Opened 14 months ago

Closed 13 months ago

Last modified 9 months ago

#6994 closed change (fixed)

Use shortcut matching for filters with no content type, no domain/sitekey, and no third-party flag

Reported by: mjethani Assignee: mjethani
Priority: P2 Milestone:
Module: Core Keywords:
Cc: jsonesen Blocked By:
Blocking: #7000 Platform: Unknown / Cross platform
Ready: no Confidential: no
Tester: Ross Verified working: yes
Review URL(s):

https://codereview.adblockplus.org/29907586/
https://codereview.adblockplus.org/29926557/

Description (last modified by mjethani)

Background

About half of all blocking/whitelist filters have (1) no content type, (2) no domain/sitekey, and (3) no third-party flag. As long as the request's location matches the pattern in the filter, it is a match. For these filters, there should be a "shortcut" version of the RegExpFilter.prototype.matches method that checks only the location. When such filters are added to the matcher, it should keep them separately so they can be processed separately (with the shortcut version) for each call to the _checkEntryMatch method.

What to change

Add the following method to RegExpFilter:

  function isLocationOnly()
  {
    return this.contentType == RegExpFilter.prototype.contentType &&
           this.thirdParty == null &&
           !this.domains && !this.sitekeys;
  }

If the method returns true for a RegExpFilter object, it means the filter has only a location (URL pattern) and none of the other attributes used for matching.

Then in the add and remove methods of Matcher, keep location-only filters in a separate map.

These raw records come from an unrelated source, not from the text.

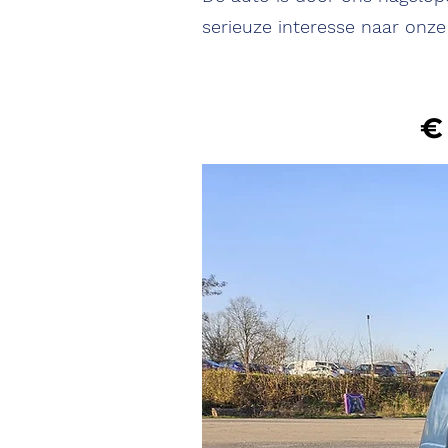
serieuze interesse naar onze
€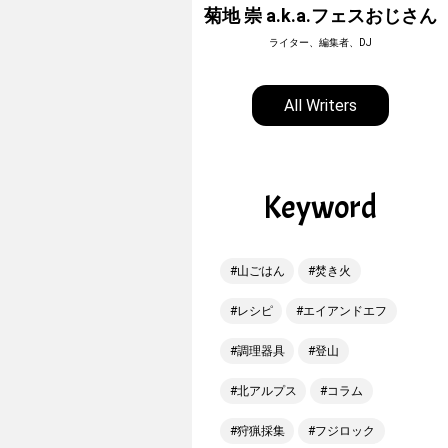
ホーボージュン
菊地 崇 a.k.a.フェスおじさん
全天候型アウトドアライター
ライター、編集者、DJ
All Writers
Keyword
山ごはん
焚き火
レシピ
エイアンドエフ
調理器具
登山
北アルプス
コラム
狩猟採集
フジロック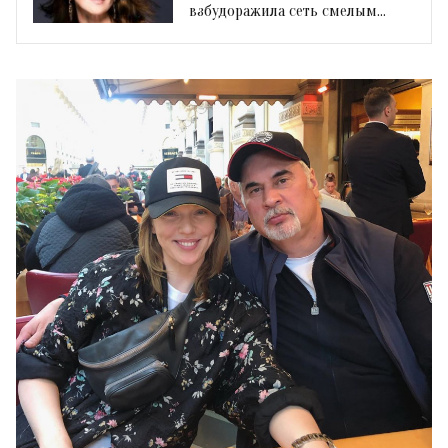
взбудоражила сеть смелым
образом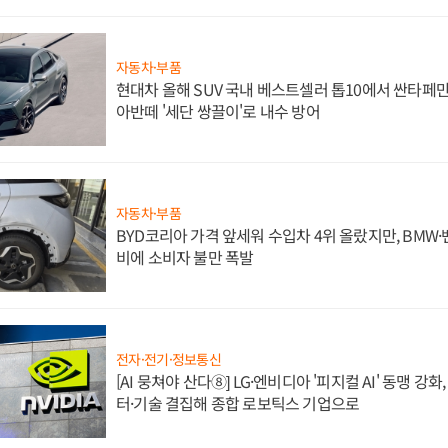
자동차·부품
현대차 올해 SUV 국내 베스트셀러 톱10에서 싼타페만
아반떼 '세단 쌍끌이'로 내수 방어
자동차·부품
BYD코리아 가격 앞세워 수입차 4위 올랐지만, BMW
비에 소비자 불만 폭발
전자·전기·정보통신
[AI 뭉쳐야 산다⑧] LG·엔비디아 '피지컬 AI' 동맹 강
터·기술 결집해 종합 로보틱스 기업으로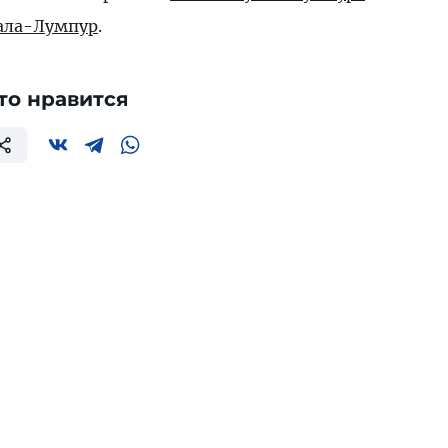
ала-Лумпур
.
то нравится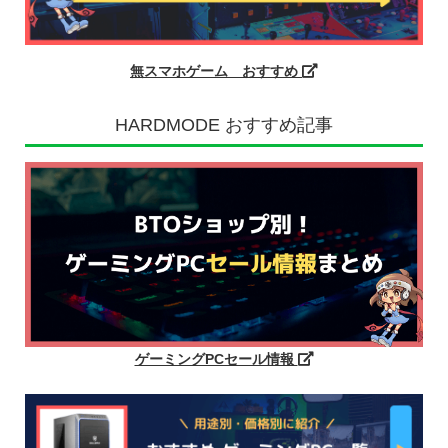
無スマホゲーム おすすめ
HARDMODE おすすめ記事
ゲーミングPCセール情報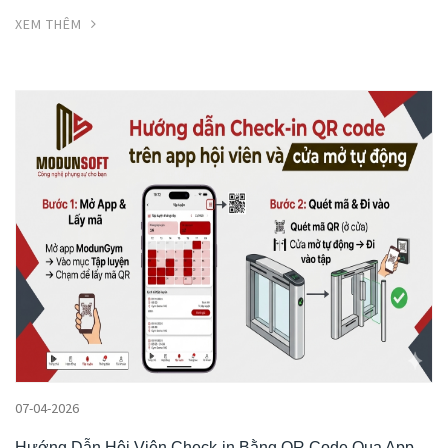
XEM THÊM
07-04-2026
Hướng Dẫn Hội Viên Check-in Bằng QR Code Qua App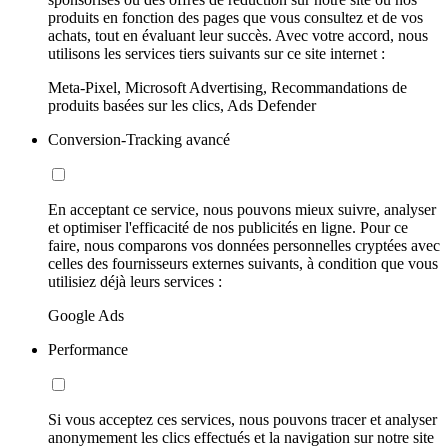
produits en fonction des pages que vous consultez et de vos
achats, tout en évaluant leur succès. Avec votre accord, nous
utilisons les services tiers suivants sur ce site internet :
Meta-Pixel, Microsoft Advertising, Recommandations de
produits basées sur les clics, Ads Defender
Conversion-Tracking avancé
En acceptant ce service, nous pouvons mieux suivre, analyser
et optimiser l'efficacité de nos publicités en ligne. Pour ce
faire, nous comparons vos données personnelles cryptées avec
celles des fournisseurs externes suivants, à condition que vous
utilisiez déjà leurs services :
Google Ads
Performance
Si vous acceptez ces services, nous pouvons tracer et analyser
anonymement les clics effectués et la navigation sur notre site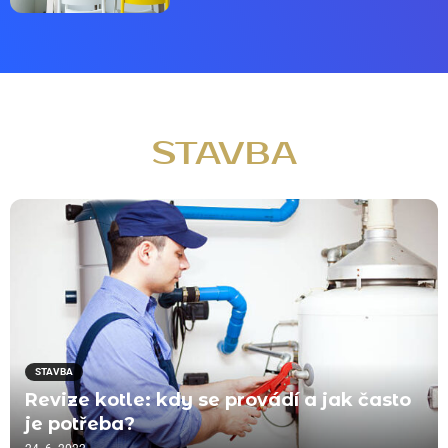
STAVBA
STAVBA
Revize kotle: kdy se provádí a jak často
je potřeba?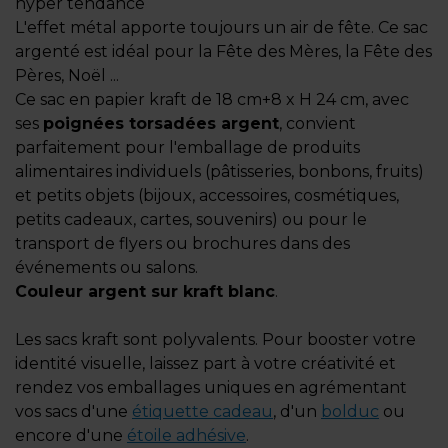
hyper tendance
L'effet métal apporte toujours un air de fête. Ce sac
argenté est idéal pour la Fête des Mères, la Fête des
Pères, Noël ...
Ce sac en papier kraft de 18 cm+8 x H 24 cm, avec
ses
poignées torsadées argent
, convient
parfaitement pour l'emballage de produits
alimentaires individuels (pâtisseries, bonbons, fruits)
et petits objets (bijoux, accessoires, cosmétiques,
petits cadeaux, cartes, souvenirs) ou pour le
transport de flyers ou brochures dans des
événements ou salons.
Couleur argent sur kraft blanc
.
Les sacs kraft sont polyvalents. Pour booster votre
identité visuelle, laissez part à votre créativité et
rendez vos emballages uniques en agrémentant
vos sacs d'une
étiquette cadeau
, d'un
bolduc
ou
encore d'une
étoile adhésive
.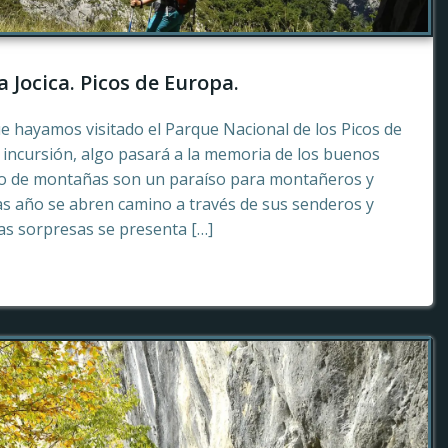
a Jocica. Picos de Europa.
e hayamos visitado el Parque Nacional de los Picos de
incursión, algo pasará a la memoria de los buenos
to de montañas son un paraíso para montañeros y
as año se abren camino a través de sus senderos y
tas sorpresas se presenta […]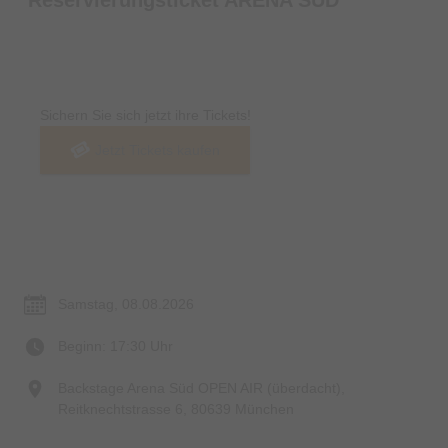
Tickets
Sichern Sie sich jetzt ihre Tickets!
Jetzt Tickets kaufen
Termin & Ort
Samstag, 08.08.2026
Beginn: 17:30 Uhr
Backstage Arena Süd OPEN AIR (überdacht),
Reitknechtstrasse 6, 80639 München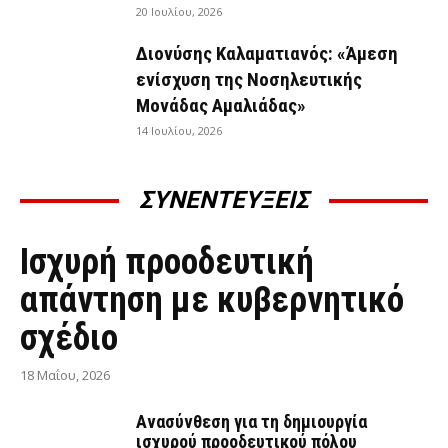
20 Ιουλίου, 2026
Διονύσης Καλαματιανός: «Άμεση
ενίσχυση της Νοσηλευτικής
Μονάδας Αμαλιάδας»
14 Ιουλίου, 2026
ΣΥΝΕΝΤΕΥΞΕΙΣ
ΣΥΝΕΝΤΕΎΞΕΙΣ
Ισχυρή προοδευτική
απάντηση με κυβερνητικό
σχέδιο
18 Μαΐου, 2026
Ανασύνθεση για τη δημιουργία
ισχυρού προοδευτικού πόλου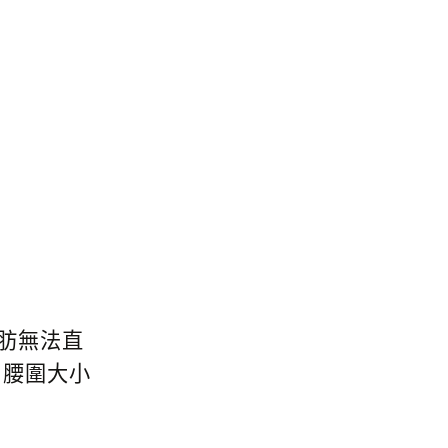
肪無法直
，腰圍大小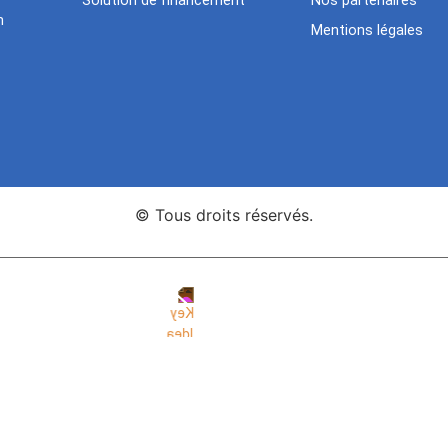
Solution de financement
Nos partenaires
n
Mentions légales
© Tous droits réservés.
nce Web Key Idea Studio
Création de sites WordPress Eleme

In the matchesAny method (specifically in checkEntryMatch), check location-only filters first, and do this using the new matchesLocation method rather than the matches method. If typeMask & RegExpFilter.prototype.contentType is zero, skip the location-only filters (since by definition they don't match the type mask).

Since location-only filters would now be maintained in a separate map, this would also also require changes in Matcher's findKeyword method as well as in some tests.

Hints for testers

This is an internal optimization in filter matching and the unit tests already cover all the cases. Nevertheless, it might make sense to test it again via the extension.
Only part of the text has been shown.